> _Exercise goal_
Every picture is to be removed, and all the data is to be copied exactly.

> _Data supplied_

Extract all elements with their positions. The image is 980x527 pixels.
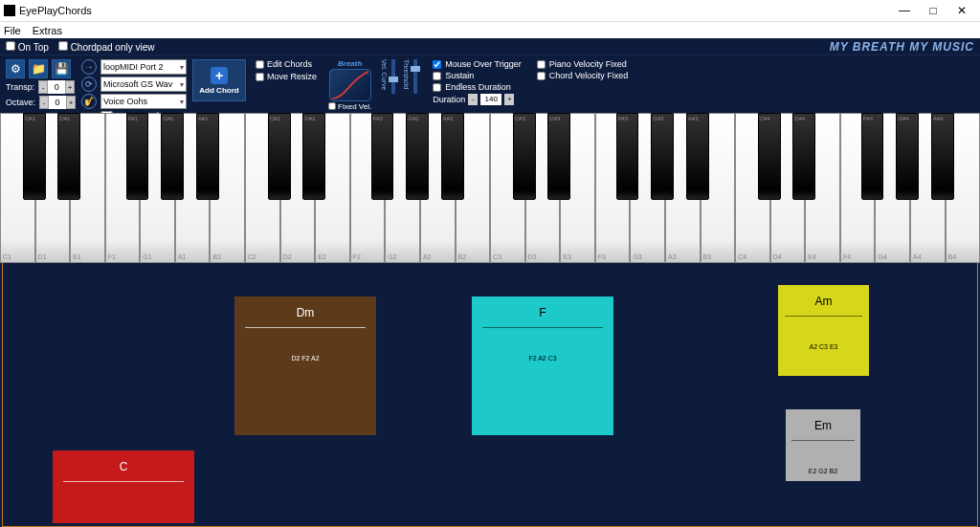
transpose-spinner[interactable]: -0+ [38, 80, 75, 94]
app-icon [4, 5, 15, 16]
white-key-label: D2 [283, 253, 292, 260]
black-key-label: A#1 [198, 116, 209, 121]
black-key-label: F#2 [373, 116, 383, 121]
black-key-D#2[interactable]: D#2 [302, 113, 325, 200]
breath-curve-display[interactable] [329, 69, 371, 101]
mouse-over-trigger-checkbox[interactable]: Mouse Over Trigger [433, 59, 522, 69]
threshold-slider[interactable] [413, 59, 417, 94]
black-key-A#2[interactable]: A#2 [441, 113, 464, 200]
duration-minus[interactable]: - [468, 94, 478, 105]
sustain-checkbox[interactable]: Sustain [433, 71, 522, 80]
black-key-label: C#1 [25, 116, 35, 121]
add-chord-button[interactable]: + Add Chord [192, 59, 246, 101]
black-key-F#3[interactable]: F#3 [616, 113, 639, 200]
black-key-A#3[interactable]: A#3 [686, 113, 709, 200]
move-resize-checkbox[interactable]: Move Resize [256, 72, 317, 81]
black-key-F#4[interactable]: F#4 [861, 113, 884, 200]
edit-chords-checkbox[interactable]: Edit Chords [256, 59, 317, 69]
chord-pad-Em[interactable]: EmE2 G2 B2 [786, 409, 860, 481]
chord-velocity-fixed-checkbox[interactable]: Chord Velocity Fixed [537, 71, 629, 80]
black-key-label: G#2 [408, 116, 418, 121]
voice-dropdown[interactable]: Voice Oohs▾ [100, 94, 187, 109]
black-key-C#4[interactable]: C#4 [758, 113, 781, 200]
white-key-label: C4 [738, 253, 746, 260]
transpose-label: Transp: [6, 82, 34, 92]
top-options-bar: On Top Chordpad only view MY BREATH MY M… [0, 38, 980, 55]
chord-pad-area[interactable]: DmD2 F2 A2FF2 A2 C3AmA2 C3 E3EmE2 G2 B2C [2, 263, 978, 527]
black-key-label: F#3 [618, 116, 628, 121]
white-key-label: D1 [38, 253, 47, 260]
black-key-G#2[interactable]: G#2 [406, 113, 429, 200]
black-key-A#4[interactable]: A#4 [931, 113, 954, 200]
menu-extras[interactable]: Extras [33, 25, 62, 36]
chord-notes: A2 C3 E3 [810, 343, 838, 350]
black-key-G#4[interactable]: G#4 [896, 113, 919, 200]
white-key-label: E4 [808, 253, 816, 260]
white-key-label: E2 [318, 253, 326, 260]
black-key-F#1[interactable]: F#1 [126, 113, 149, 200]
chordpad-only-checkbox[interactable]: Chordpad only view [58, 41, 155, 53]
black-key-F#2[interactable]: F#2 [371, 113, 394, 200]
black-key-D#3[interactable]: D#3 [547, 113, 570, 200]
breath-label: Breath [338, 59, 362, 68]
vel-curve-slider[interactable] [391, 59, 395, 94]
midi-port-dropdown[interactable]: loopMIDI Port 2▾ [100, 59, 187, 75]
minimize-button[interactable]: — [890, 4, 919, 17]
piano-keyboard: C1D1E1F1G1A1B1C2D2E2F2G2A2B2C3D3E3F3G3A3… [0, 113, 980, 263]
save-icon[interactable]: 💾 [52, 59, 71, 78]
white-key-label: B2 [458, 253, 467, 260]
black-key-C#1[interactable]: C#1 [23, 113, 46, 200]
chord-divider [245, 327, 366, 328]
black-key-label: D#2 [304, 116, 315, 121]
white-key-label: C2 [248, 253, 256, 260]
settings-icon[interactable]: ⚙ [6, 59, 25, 78]
chord-name: C [120, 460, 128, 473]
chord-notes: D2 F2 A2 [291, 355, 319, 362]
chord-pad-Am[interactable]: AmA2 C3 E3 [778, 285, 869, 376]
white-key-label: C3 [493, 253, 501, 260]
open-icon[interactable]: 📁 [29, 59, 48, 78]
black-key-D#1[interactable]: D#1 [57, 113, 80, 200]
black-key-D#4[interactable]: D#4 [792, 113, 815, 200]
menu-bar: File Extras [0, 21, 980, 38]
black-key-C#3[interactable]: C#3 [513, 113, 536, 200]
refresh-icon[interactable]: ⟳ [81, 77, 97, 92]
plus-icon: + [211, 67, 228, 84]
chord-divider [785, 316, 862, 317]
instrument-icon[interactable]: 🎷 [81, 94, 97, 109]
white-key-label: A3 [668, 253, 677, 260]
octave-spinner[interactable]: -0+ [39, 96, 76, 109]
ontop-checkbox[interactable]: On Top [6, 41, 49, 53]
vel-curve-label: Vel. Curve [381, 59, 388, 90]
duration-plus[interactable]: + [504, 94, 514, 105]
soundfont-dropdown[interactable]: Microsoft GS Wav▾ [100, 77, 187, 92]
white-key-label: E1 [73, 253, 81, 260]
piano-velocity-fixed-checkbox[interactable]: Piano Velocity Fixed [537, 59, 629, 69]
threshold-label: Threshold [403, 59, 410, 89]
octave-label: Octave: [6, 98, 35, 107]
chord-pad-Dm[interactable]: DmD2 F2 A2 [234, 296, 376, 435]
endless-duration-checkbox[interactable]: Endless Duration [433, 82, 522, 92]
black-key-label: C#4 [760, 116, 770, 121]
maximize-button[interactable]: □ [919, 4, 947, 17]
close-button[interactable]: ✕ [947, 4, 976, 17]
black-key-label: G#4 [898, 116, 908, 121]
duration-value: 140 [480, 94, 501, 105]
window-title: EyePlayChords [19, 5, 890, 16]
black-key-label: D#1 [59, 116, 70, 121]
black-key-G#3[interactable]: G#3 [651, 113, 674, 200]
chord-name: Am [815, 295, 833, 308]
chord-pad-C[interactable]: C [53, 450, 194, 523]
black-key-C#2[interactable]: C#2 [268, 113, 291, 200]
black-key-label: G#1 [163, 116, 173, 121]
fixed-vel-checkbox[interactable]: Fixed Vel. [328, 102, 371, 111]
black-key-G#1[interactable]: G#1 [161, 113, 184, 200]
chord-pad-F[interactable]: FF2 A2 C3 [472, 296, 613, 435]
menu-file[interactable]: File [4, 25, 21, 36]
black-key-label: C#2 [270, 116, 280, 121]
white-key-label: B1 [212, 253, 221, 260]
midi-in-icon[interactable]: → [81, 59, 97, 75]
white-key-label: C1 [3, 253, 11, 260]
chord-divider [63, 481, 184, 482]
black-key-A#1[interactable]: A#1 [196, 113, 219, 200]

> _Response for this exercise_
Extract all elements with their positions. The image is 980x527 pixels.
transpose-spinner[interactable]: -0+ [38, 80, 75, 94]
app-icon [4, 5, 15, 16]
white-key-label: D2 [283, 253, 292, 260]
black-key-label: A#1 [198, 116, 209, 121]
black-key-label: F#2 [373, 116, 383, 121]
black-key-D#2[interactable]: D#2 [302, 113, 325, 200]
breath-curve-display[interactable] [329, 69, 371, 101]
mouse-over-trigger-checkbox[interactable]: Mouse Over Trigger [433, 59, 522, 69]
threshold-slider[interactable] [413, 59, 417, 94]
black-key-A#2[interactable]: A#2 [441, 113, 464, 200]
duration-minus[interactable]: - [468, 94, 478, 105]
sustain-checkbox[interactable]: Sustain [433, 71, 522, 80]
black-key-label: C#1 [25, 116, 35, 121]
add-chord-button[interactable]: + Add Chord [192, 59, 246, 101]
black-key-F#3[interactable]: F#3 [616, 113, 639, 200]
black-key-A#3[interactable]: A#3 [686, 113, 709, 200]
move-resize-checkbox[interactable]: Move Resize [256, 72, 317, 81]
black-key-F#4[interactable]: F#4 [861, 113, 884, 200]
edit-chords-checkbox[interactable]: Edit Chords [256, 59, 317, 69]
chord-pad-Em[interactable]: EmE2 G2 B2 [786, 409, 860, 481]
chord-velocity-fixed-checkbox[interactable]: Chord Velocity Fixed [537, 71, 629, 80]
black-key-label: G#2 [408, 116, 418, 121]
voice-dropdown[interactable]: Voice Oohs▾ [100, 94, 187, 109]
black-key-C#4[interactable]: C#4 [758, 113, 781, 200]
white-key-label: C4 [738, 253, 746, 260]
transpose-label: Transp: [6, 82, 34, 92]
top-options-bar: On Top Chordpad only view MY BREATH MY M… [0, 38, 980, 55]
chord-pad-area[interactable]: DmD2 F2 A2FF2 A2 C3AmA2 C3 E3EmE2 G2 B2C [2, 263, 978, 527]
black-key-label: F#3 [618, 116, 628, 121]
white-key-label: D1 [38, 253, 47, 260]
black-key-G#2[interactable]: G#2 [406, 113, 429, 200]
black-key-A#4[interactable]: A#4 [931, 113, 954, 200]
menu-extras[interactable]: Extras [33, 25, 62, 36]
chord-notes: A2 C3 E3 [810, 343, 838, 350]
black-key-G#4[interactable]: G#4 [896, 113, 919, 200]
white-key-label: E4 [808, 253, 816, 260]
white-key-label: E2 [318, 253, 326, 260]
black-key-F#1[interactable]: F#1 [126, 113, 149, 200]
chordpad-only-checkbox[interactable]: Chordpad only view [58, 41, 155, 53]
black-key-F#2[interactable]: F#2 [371, 113, 394, 200]
black-key-D#3[interactable]: D#3 [547, 113, 570, 200]
breath-label: Breath [338, 59, 362, 68]
vel-curve-slider[interactable] [391, 59, 395, 94]
midi-port-dropdown[interactable]: loopMIDI Port 2▾ [100, 59, 187, 75]
minimize-button[interactable]: — [890, 4, 919, 17]
piano-keyboard: C1D1E1F1G1A1B1C2D2E2F2G2A2B2C3D3E3F3G3A3… [0, 113, 980, 263]
save-icon[interactable]: 💾 [52, 59, 71, 78]
white-key-label: B2 [458, 253, 467, 260]
black-key-C#1[interactable]: C#1 [23, 113, 46, 200]
chord-divider [245, 327, 366, 328]
black-key-label: D#2 [304, 116, 315, 121]
white-key-label: C2 [248, 253, 256, 260]
settings-icon[interactable]: ⚙ [6, 59, 25, 78]
chord-name: C [120, 460, 128, 473]
chord-notes: D2 F2 A2 [291, 355, 319, 362]
chord-pad-Am[interactable]: AmA2 C3 E3 [778, 285, 869, 376]
white-key-label: C3 [493, 253, 501, 260]
open-icon[interactable]: 📁 [29, 59, 48, 78]
black-key-D#1[interactable]: D#1 [57, 113, 80, 200]
black-key-D#4[interactable]: D#4 [792, 113, 815, 200]
menu-bar: File Extras [0, 21, 980, 38]
black-key-C#3[interactable]: C#3 [513, 113, 536, 200]
refresh-icon[interactable]: ⟳ [81, 77, 97, 92]
plus-icon: + [211, 67, 228, 84]
chord-divider [785, 316, 862, 317]
instrument-icon[interactable]: 🎷 [81, 94, 97, 109]
white-key-label: A3 [668, 253, 677, 260]
octave-spinner[interactable]: -0+ [39, 96, 76, 109]
ontop-checkbox[interactable]: On Top [6, 41, 49, 53]
vel-curve-label: Vel. Curve [381, 59, 388, 90]
duration-plus[interactable]: + [504, 94, 514, 105]
soundfont-dropdown[interactable]: Microsoft GS Wav▾ [100, 77, 187, 92]
white-key-label: E1 [73, 253, 81, 260]
piano-velocity-fixed-checkbox[interactable]: Piano Velocity Fixed [537, 59, 629, 69]
threshold-label: Threshold [403, 59, 410, 89]
octave-label: Octave: [6, 98, 35, 107]
chord-pad-Dm[interactable]: DmD2 F2 A2 [234, 296, 376, 435]
endless-duration-checkbox[interactable]: Endless Duration [433, 82, 522, 92]
black-key-label: C#4 [760, 116, 770, 121]
maximize-button[interactable]: □ [919, 4, 947, 17]
close-button[interactable]: ✕ [947, 4, 976, 17]
black-key-label: G#4 [898, 116, 908, 121]
duration-value: 140 [480, 94, 501, 105]
window-title: EyePlayChords [19, 5, 890, 16]
black-key-label: D#1 [59, 116, 70, 121]
black-key-G#3[interactable]: G#3 [651, 113, 674, 200]
chord-name: Am [815, 295, 833, 308]
chord-pad-C[interactable]: C [53, 450, 194, 523]
black-key-C#2[interactable]: C#2 [268, 113, 291, 200]
black-key-label: G#1 [163, 116, 173, 121]
fixed-vel-checkbox[interactable]: Fixed Vel. [328, 102, 371, 111]
black-key-G#1[interactable]: G#1 [161, 113, 184, 200]
chord-pad-F[interactable]: FF2 A2 C3 [472, 296, 613, 435]
menu-file[interactable]: File [4, 25, 21, 36]
black-key-label: C#2 [270, 116, 280, 121]
white-key-label: B1 [212, 253, 221, 260]
midi-in-icon[interactable]: → [81, 59, 97, 75]
white-key-label: C1 [3, 253, 11, 260]
chord-divider [63, 481, 184, 482]
black-key-A#1[interactable]: A#1 [196, 113, 219, 200]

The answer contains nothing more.